A job posting lists a salary range so wide it barely narrows anything down, spanning tens of thousands of dollars for the same title. It technically satisfies a pay transparency requirement, but it doesn’t feel like it’s actually telling you much of anything useful before you apply.
At a glance
Yes, this is a common and generally lawful practice in places where salary range disclosure is required. Pay transparency laws typically require that a good-faith range be posted, but they don’t usually mandate how narrow that range has to be, which leaves room for employers to post a wide span while remaining technically compliant. The range satisfies the letter of the requirement without necessarily giving applicants a precise sense of what a specific offer will look like.

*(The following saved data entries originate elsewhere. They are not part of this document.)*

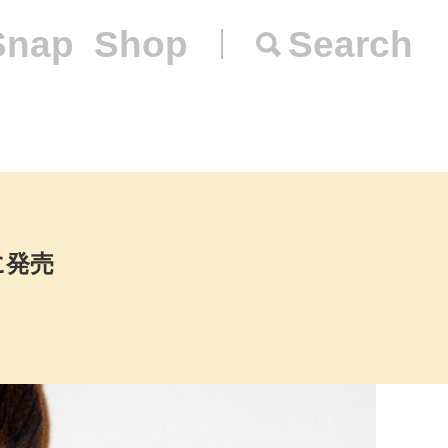
Snap
Shop
Search
に発売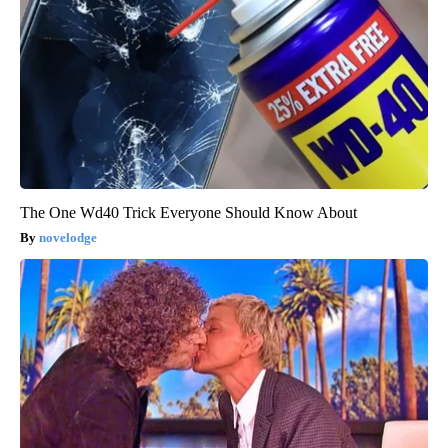
The One Wd40 Trick Everyone Should Know About
novelodge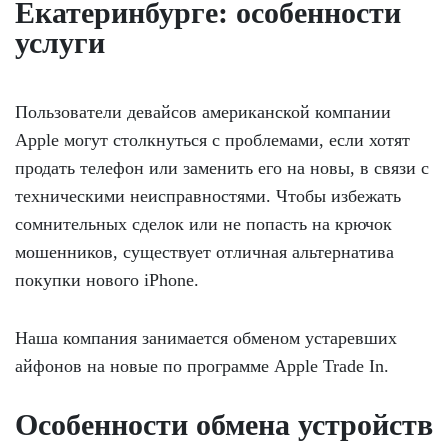
Екатеринбурге: особенности
услуги
Пользователи девайсов американской компании
Аpple могут столкнуться с проблемами, если хотят
продать телефон или заменить его на новы, в связи с
техническими неисправностями. Чтобы избежать
сомнительных сделок или не попасть на крючок
мошенников, существует отличная альтернатива
покупки нового іPhone.
Наша компания занимается обменом устаревших
айфонов на новые по программе Apple Trade In.
Особенности обмена устройств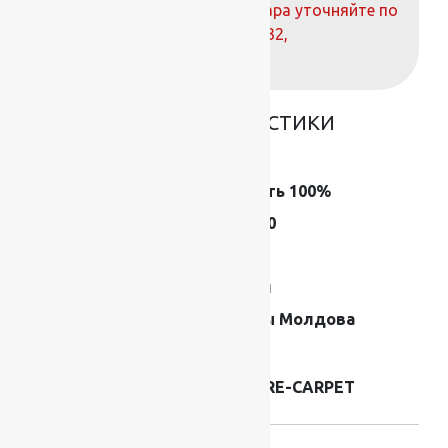
О наличие и стоимости товара уточняйте по
телефонам:
+7 (812) 377-09-32
,
+7 (967) 346-75-44
ОСНОВНЫЕ ХАРАКТЕРИСТИКИ
Размер (м)
1,5×1
Состав
Шерсть 100%
Плотность
520000
Высота ворса
10 мм
Форма
Рулон
Страна
Ковры Молдова
производителя
ковров
Производитель
FLOARE-CARPET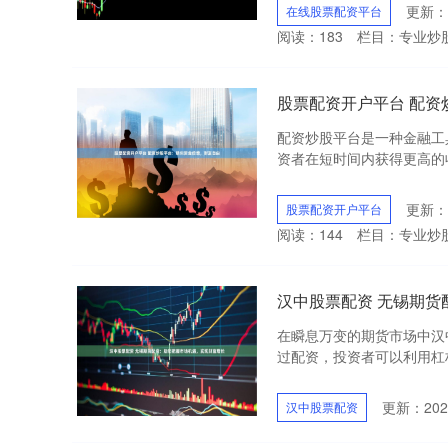
更新：2
在线股票配资平台
阅读：
183
栏目：
专业炒
股票配资开户平台 配
配资炒股平台是一种金融工
资者在短时间内获得更高的收
更新：2
股票配资开户平台
阅读：
144
栏目：
专业炒
汉中股票配资 无锡期
在瞬息万变的期货市场中汉
过配资，投资者可以利用杠杆
更新：2025
汉中股票配资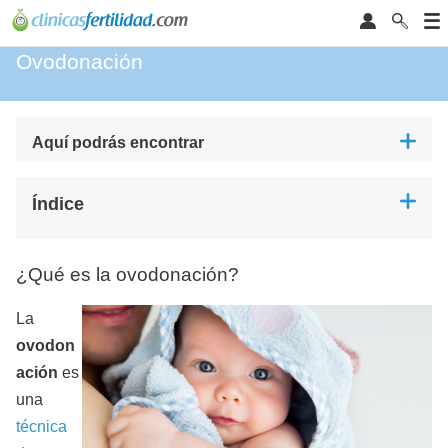
Ovodonación
Aquí podrás encontrar
Índice
¿Qué es la ovodonación?
La
ovodon
ación
es
una
técnica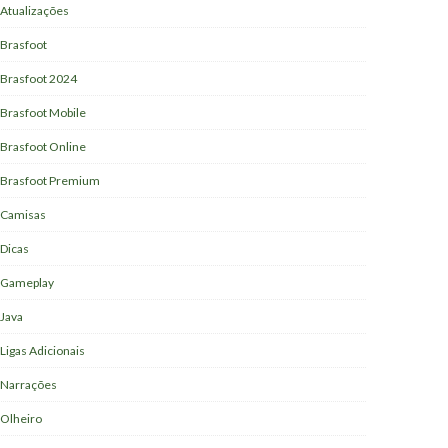
Atualizações
Brasfoot
Brasfoot 2024
Brasfoot Mobile
Brasfoot Online
Brasfoot Premium
Camisas
Dicas
Gameplay
Java
Ligas Adicionais
Narrações
Olheiro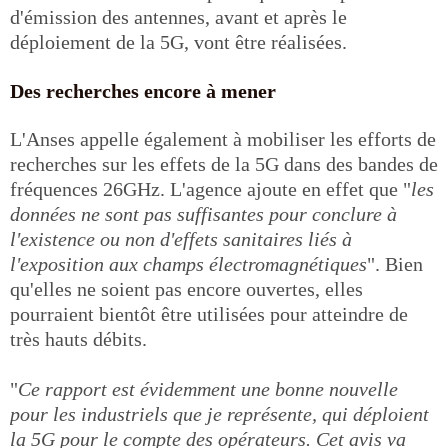
d'émission des antennes, avant et après le
déploiement de la 5G, vont être réalisées.
Des recherches encore à mener
L'Anses appelle également à mobiliser les efforts de
recherches sur les effets de la 5G dans des bandes de
fréquences 26GHz. L'agence ajoute en effet que "
les
données ne sont pas suffisantes pour conclure à
l'existence ou non d'effets sanitaires liés à
l'exposition aux champs électromagnétiques
". Bien
qu'elles ne soient pas encore ouvertes, elles
pourraient bientôt être utilisées pour atteindre de
très hauts débits.
"
Ce rapport est évidemment une bonne nouvelle
pour les industriels que je représente, qui déploient
la 5G pour le compte des opérateurs. Cet avis va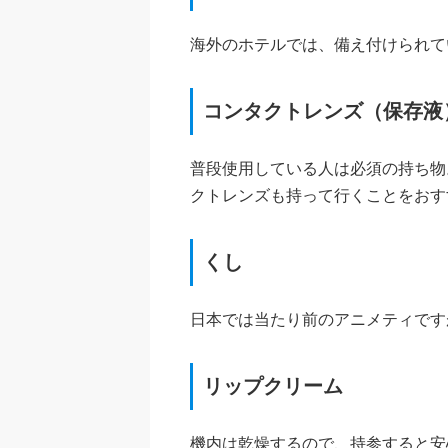
海外のホテルでは、備え付けられて
コンタクトレンズ（保存液
普段使用している人は必須の持ち物
クトレンズも持って行くことをおす
くし
日本では当たり前のアニメティです
リップクリーム
機内は乾燥するので、持参すると安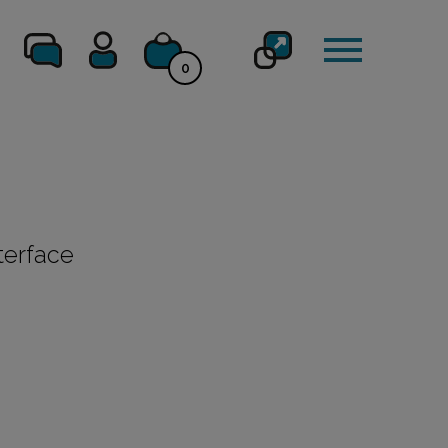
0
nterface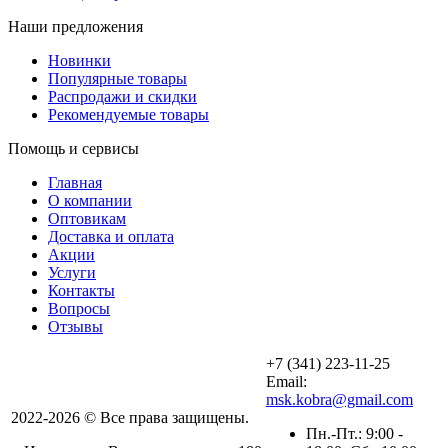
Наши предложения
Новинки
Популярные товары
Распродажи и скидки
Рекомендуемые товары
Помощь и сервисы
Главная
О компании
Оптовикам
Доставка и оплата
Акции
Услуги
Контакты
Вопросы
Отзывы
+7 (341) 223-11-25
Email:
msk.kobra@gmail.com
2022-2026 © Все права защищены.
Пн.-Пт.: 9:00 -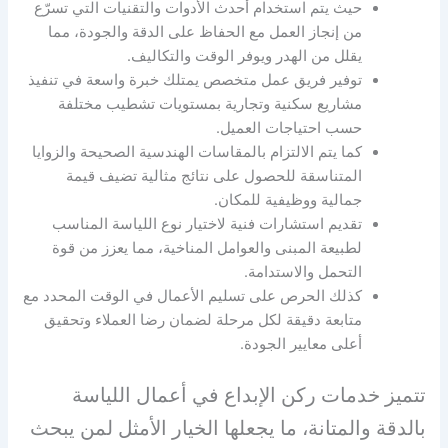
حيث يتم استخدام أحدث الأدوات والتقنيات التي تسرّع
من إنجاز العمل مع الحفاظ على الدقة والجودة، مما
يقلل من الهدر ويوفر الوقت والتكاليف.
توفير فريق عمل متخصص يمتلك خبرة واسعة في تنفيذ
مشاريع سكنية وتجارية بمستويات تشطيب مختلفة
حسب احتياجات العميل.
كما يتم الالتزام بالمقاسات الهندسية الصحيحة والزوايا
المتناسقة للحصول على نتائج مثالية تضيف قيمة
جمالية ووظيفية للمكان.
تقديم استشارات فنية لاختيار نوع اللياسة المناسب
لطبيعة المبنى والعوامل المناخية، مما يعزز من قوة
التحمل والاستدامة.
كذلك الحرص على تسليم الأعمال في الوقت المحدد مع
متابعة دقيقة لكل مرحلة لضمان رضا العملاء وتحقيق
أعلى معايير الجودة.
تتميز خدمات ركن الإبداع في أعمال اللياسة
بالدقة والمتانة، ما يجعلها الخيار الأمثل لمن يبحث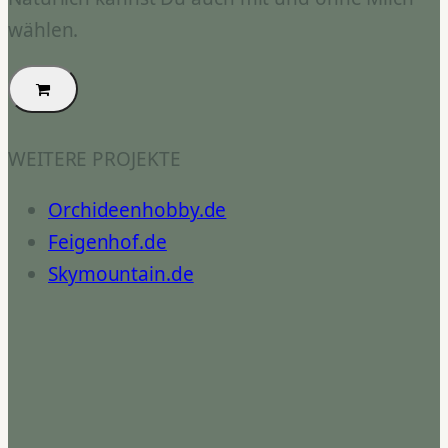
wählen.
WEITERE PROJEKTE
Orchideenhobby.de
Feigenhof.de
Skymountain.de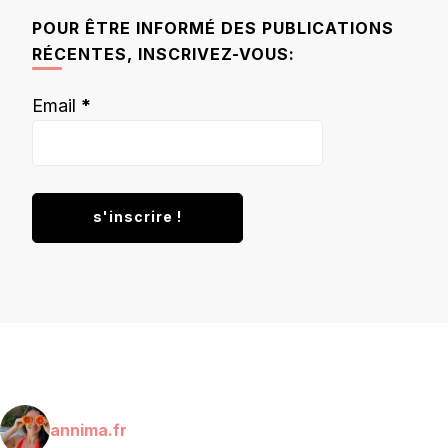
chose ?
POUR ÊTRE INFORMÉ DES PUBLICATIONS
RÉCENTES, INSCRIVEZ-VOUS:
Email
*
annima.fr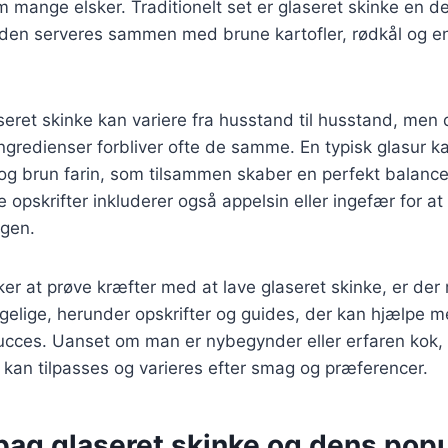
 mange elsker. Traditionelt set er glaseret skinke en d
 den serveres sammen med brune kartofler, rødkål og 
seret skinke kan variere fra husstand til husstand, men 
gredienser forbliver ofte de samme. En typisk glasur k
og brun farin, som tilsammen skaber en perfekt balan
 opskrifter inkluderer også appelsin eller ingefær for at
agen.
er at prøve kræfter med at lave glaseret skinke, er de
gelige, herunder opskrifter og guides, der kan hjælpe me
succes. Uanset om man er nybegynder eller erfaren kok, 
r kan tilpasses og varieres efter smag og præferencer.
bag glaseret skinke og dens popu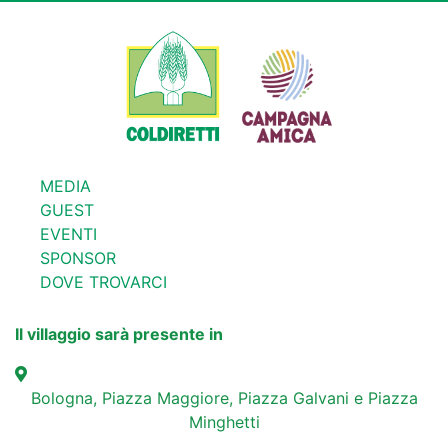
MEDIA
GUEST
EVENTI
SPONSOR
DOVE TROVARCI
Il villaggio sarà presente in
Bologna, Piazza Maggiore, Piazza Galvani e Piazza
Minghetti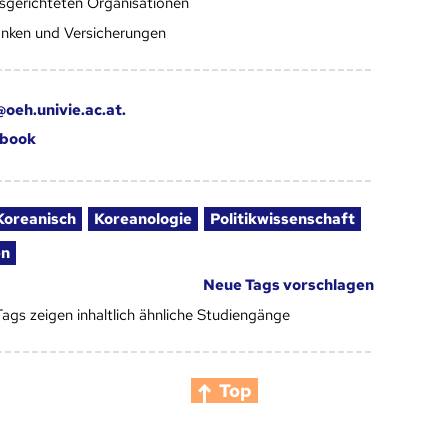
sgerichteten Organisationen
nken und Versicherungen
oeh.univie.ac.at.
book
Koreanisch
Koreanologie
Politikwissenschaft
en
Neue Tags vorschlagen
Tags zeigen inhaltlich ähnliche Studiengänge
Top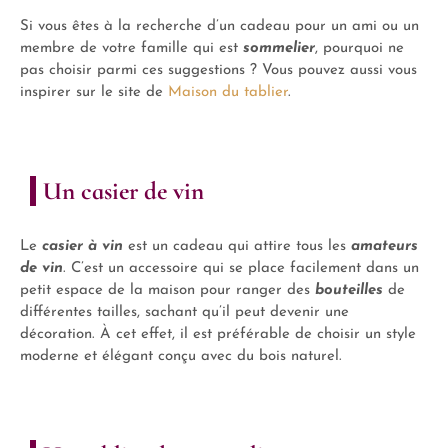
Si vous êtes à la recherche d’un cadeau pour un ami ou un
membre de votre famille qui est
sommelier
, pourquoi ne
pas choisir parmi ces suggestions ? Vous pouvez aussi vous
inspirer sur le site de
Maison du tablier
.
Un casier de vin
Le
casier à vin
est un cadeau qui attire tous les
amateurs
de vin
. C’est un accessoire qui se place facilement dans un
petit espace de la maison pour ranger des
bouteilles
de
différentes tailles, sachant qu’il peut devenir une
décoration. À cet effet, il est préférable de choisir un style
moderne et élégant conçu avec du bois naturel.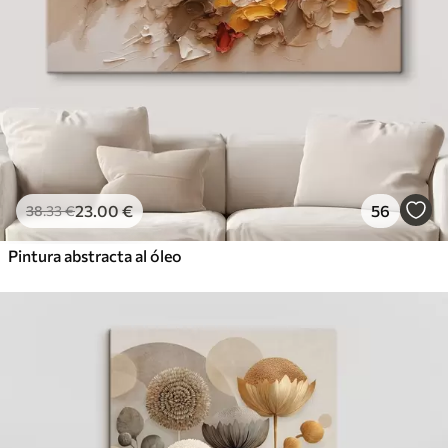
23
.00
€
56
38
.33
€
Pintura abstracta al óleo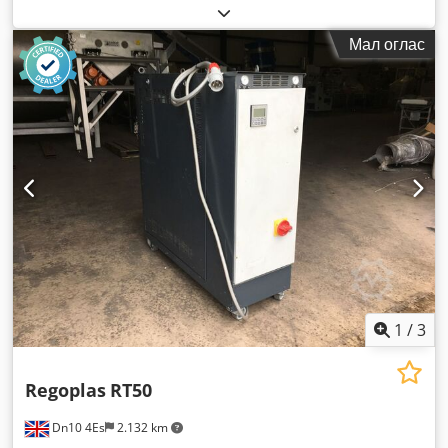
Мал оглас
1
/
3
Regoplas
RT50
Dn10 4Es
2.132 km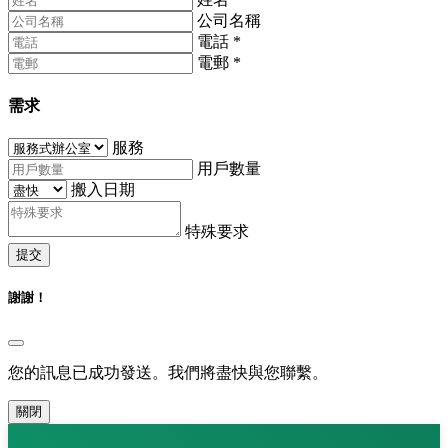
公司名稱
電話
*
電郵
*
需求
服務
用戶數量
搬入日期
特殊要求
提交
謝謝！
您的訊息已成功發送。我們將盡快與您聯繫。
關閉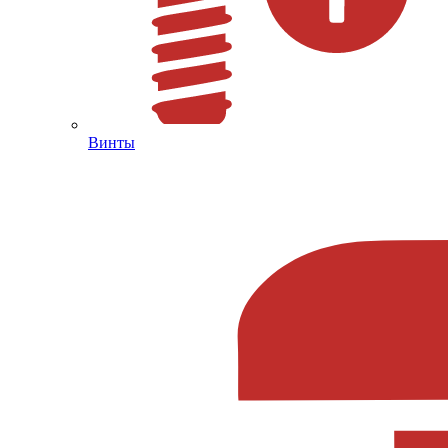
Винты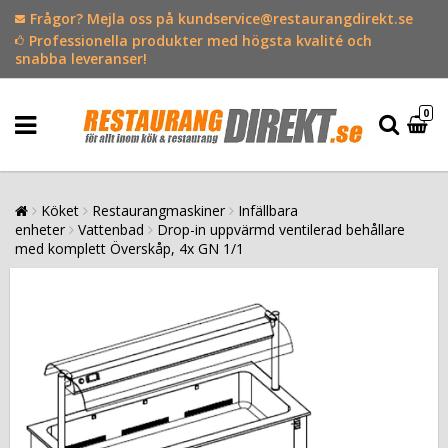
Frågor? Mejla oss på kundservice@restaurangdirekt.se
Professionella produkter med högsta kvalité och
snabba leveranser!
0
Köket
Restaurangmaskiner
Infällbara
enheter
Vattenbad
Drop-in uppvärmd ventilerad behållare
med komplett Överskåp, 4x GN 1/1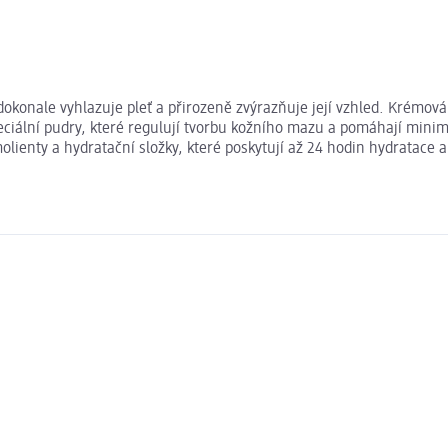
dokonale vyhlazuje pleť a přirozeně zvýrazňuje její vzhled. Krémov
peciální pudry, které regulují tvorbu kožního mazu a pomáhají minim
ienty a hydratační složky, které poskytují až 24 hodin hydratace a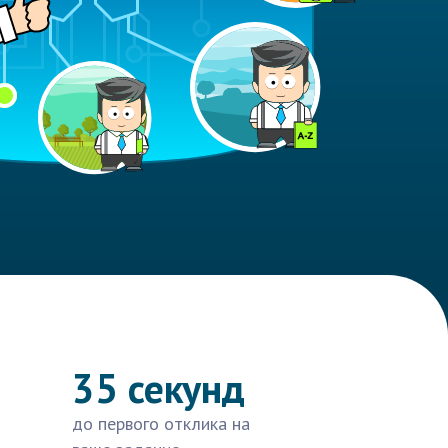
35 секунд
до первого отклика на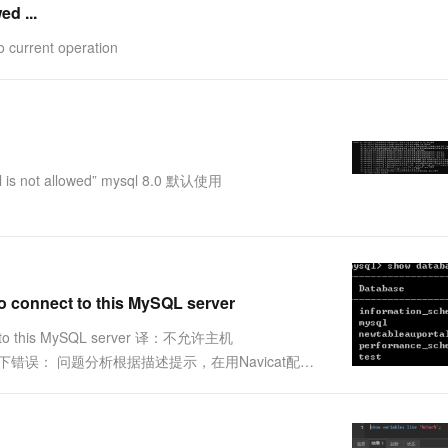
d ...
一个 AI 助手
超强辅助，Bol
即刻拥有 DeepSeek-R1 满血版
在企业官网、通讯软件中为客户提供 AI 客服
current operation
多种方案随心选，轻松解锁专属 DeepSeek
not allowed” mysql 8.0 默认使用
connect to this MySQL server
ect to this MySQL server 译：不允许主机
出现如下错误： 问题分析根据描述提示，在用Navicat配置
了不支持远程连接引起的。为了....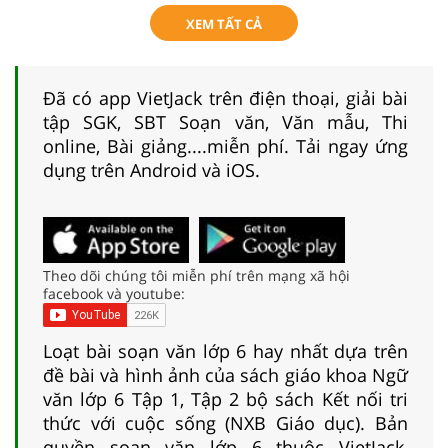
XEM TẤT CẢ
Đã có app VietJack trên điện thoại, giải bài
tập SGK, SBT Soạn văn, Văn mẫu, Thi
online, Bài giảng....miễn phí. Tải ngay ứng
dụng trên Android và iOS.
Theo dõi chúng tôi miễn phí trên mạng xã hội
facebook và youtube:
Loạt bài soạn văn lớp 6 hay nhất dựa trên
đề bài và hình ảnh của sách giáo khoa Ngữ
văn lớp 6 Tập 1, Tập 2 bộ sách Kết nối tri
thức với cuộc sống (NXB Giáo dục). Bản
quyền soạn văn lớp 6 thuộc VietJack,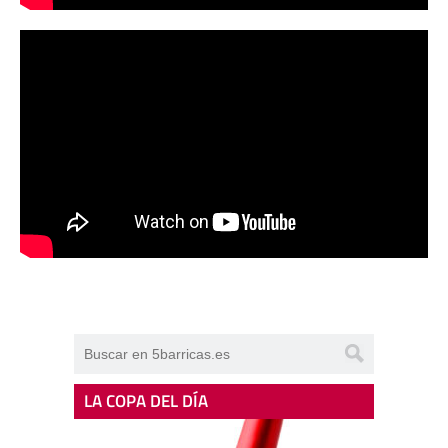
LA COPA DEL DÍA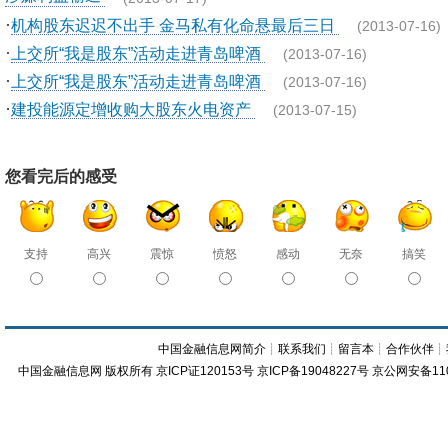
·
机构股东迟迟不出手 金马私有化命悬最后三日
(2013-07-16)
·
上交所“我是股东”活动走进青岛啤酒
(2013-07-16)
·
上交所“我是股东”活动走进青岛啤酒
(2013-07-16)
·
建投能源定增收购大股东火电资产
(2013-07-15)
您看完后的感受
支持
高兴
震惊
愤怒
感动
无奈
搞笑
中国金融信息网简介
┊
联系我们
┊
留言本
┊
合作伙伴
┊
中国金融信息网
版权所有
京ICP证120153号
京ICP备19048227号 京公网安备11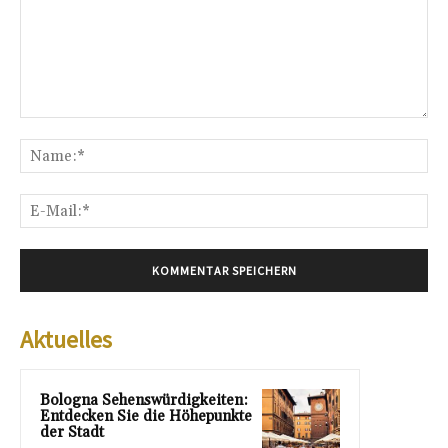
Kommentar:
Na
E-
Mai
Aktuelles
Bologna Sehenswürdigkeiten:
Entdecken Sie die Höhepunkte
der Stadt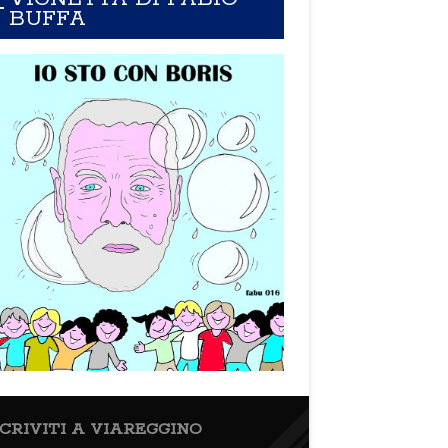
BUFFA
SCRIVITI A VIAREGGINO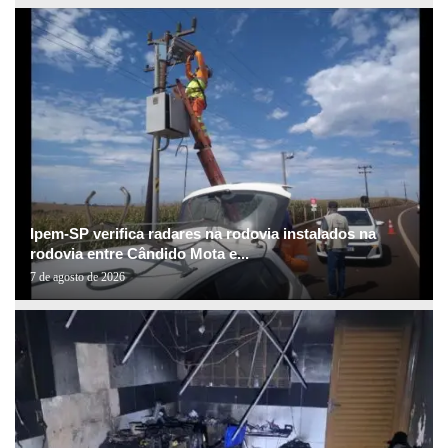
Ipem-SP verifica radares na rodovia instalados na
rodovia entre Cândido Mota e...
7 de agosto de 2026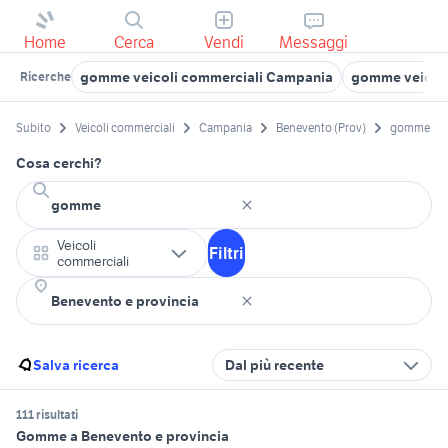
Home
Cerca
Vendi
Messaggi
gomme veicoli commerciali Campania
gomme veicoli
Ricerche
Subito
Veicoli commerciali
Campania
Benevento (Prov)
gomme
Cosa cerchi?
Veicoli
Filtri
commerciali
Salva ricerca
Dal più recente
111 risultati
Gomme a Benevento e provincia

Why the requirement exists in the first place
Salary disclosure laws, which now exist in a number of states and cities, generally aim to give job seekers more information upfront and to reduce pay disparities that can widen when compensation is negotiated privately and inconsistently. The underlying goal is transparency, but the legal text usually focuses on whether a range was disclosed at all, not on how tightly that range reflects the actual expected offer for a given candidate. Employment rules tend to vary this way by state generally, much like how quickly a final paycheck has to be issued depends on where the job is located.
Why employers post wide ranges anyway
- Flexibility across experience levels. A single posting sometimes covers a range of candidate experience, so the range reflects a genuine span of possible outcomes rather than vagueness for its own sake.
- Uncertainty before interviewing. Some employers haven’t finalized a specific budget for the role until later in the process, so a wide range hedges against committing early.
- Negotiating room. A broad range preserves flexibility in later compensation discussions, which can work in the employer’s favor as much as the candidate’s, not unlike how some employers lean on other pay-adjacent tools instead of raising base salary.
- Multi-market postings. A range covering several office locations or regions with different costs of living may look wide because it’s covering more ground than a single-market listing would.
What a wide range does and doesn’t tell you
A wide posted range confirms a rough ceiling and floor but doesn’t reveal where a specific offer is likely to land for a specific candidate. Factors like experience, internal budget for the role, and how negotiation typically plays out all influence where within that range an actual offer falls. Treating the top of a wide range as a realistic expectation, without more information, can lead to a mismatched sense of what’s actually on the table.
How people generally approach a wide range
- Ask directly during the process. It’s common and generally accepted to ask a recruiter early on where a role typically lands within a posted range, given the specific requirements.
- Research comparable roles. Cross-referencing a posting against public pay data for similar titles and locations can help narrow the likely realistic band.
- Treat the range as a starting point, not a quote. A wide range functions more like a boundary than a firm number, useful for filtering out roles that are clearly out of range rather than for predicting an exact offer.
The takeaway
A wide or vague-feeling salary range usually reflects the limits of what disclosure laws currently require, not necessarily an attempt to mislead. It’s worth treating the number as one data point among several, alongside direct questions asked during the hiring process and outside research into comparable roles, rather than as a precise preview of a final offer. Understanding why the range is wide in the first place makes it easier to use the information for what it’s actually good for.